Acredito que qualquer comentário seria redundante. É sempre algo que fica aquém da foto... ou além, o que também a prejudicaria. Raramente você consegue algo que a complemente, a não ser no jornalismo, em que você coloca uma legenda que tenha um dado mais objetivo. Eu queria que fosse algo mais intrigante, por isso coloquei só o nome do lugar. Além disso, fui descobrindo rimas e articulações entre as fotos. Fiz uma foto em Barretos de uns brutamontes se abraçando a um pau-de-sebo com aquelas mãos rudes. No livro, eu a coloquei ao lado de uma foto de um rapaz passando um cartão para outro com mãos superdelicadas, tirada no Mambo Bazar (mercado GLS alternativo que acontece em São Paulo). Não há nenhuma observação pejorativa, mas essa organização proposital serve para mostrar como as atitudes humanas podem ser tão diversas tendo os mesmos elementos. Uma contraposição entre a brutalidade e a delicadeza.
Com o lançamento do livro e a exposição, você imagina o fechamento de um ciclo que começou com aquela foto da Raposo Tavares?

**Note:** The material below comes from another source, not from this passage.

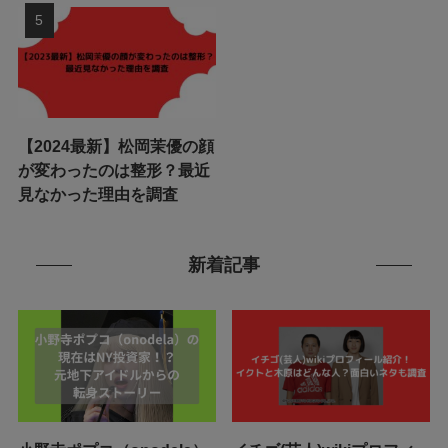
【2024最新】松岡茉優の顔
が変わったのは整形？最近
見なかった理由を調査
新着記事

Acho que, na verdade, é o início de um ciclo. Eu não vou aposentar minha câmera. Para mim, é a retomada de um processo. Tenho o projeto de fazer alguma coisa semelhante mas mais abrangente, com todo o Brasil. Avançar no tempo faz você perder a juventude e os cabelos, mas dá experiência. Você passa a se sentir seguro de que pode fazer um bom trabalho. Quando você está convicto de um projeto e tem paixão pelo que faz, você o fará da melhor forma possível. Depois dessa exposição, eu já vou acordar com outras minhocas na cabeça.